Task directions: Look over the entries below. Report how many lines hold the word "rule", and only that.

Collected data:
####################
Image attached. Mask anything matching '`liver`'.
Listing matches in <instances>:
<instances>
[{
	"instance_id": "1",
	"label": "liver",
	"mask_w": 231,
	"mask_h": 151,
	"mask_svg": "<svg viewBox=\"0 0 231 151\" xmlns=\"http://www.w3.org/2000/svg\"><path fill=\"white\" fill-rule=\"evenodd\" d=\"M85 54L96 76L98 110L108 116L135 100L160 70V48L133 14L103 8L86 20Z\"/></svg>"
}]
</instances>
####################
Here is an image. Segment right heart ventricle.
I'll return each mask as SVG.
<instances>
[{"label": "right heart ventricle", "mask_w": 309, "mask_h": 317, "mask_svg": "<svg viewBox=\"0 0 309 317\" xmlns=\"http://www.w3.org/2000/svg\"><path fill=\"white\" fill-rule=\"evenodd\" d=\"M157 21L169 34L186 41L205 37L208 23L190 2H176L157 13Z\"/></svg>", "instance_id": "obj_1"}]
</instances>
####################
Exercise result: 2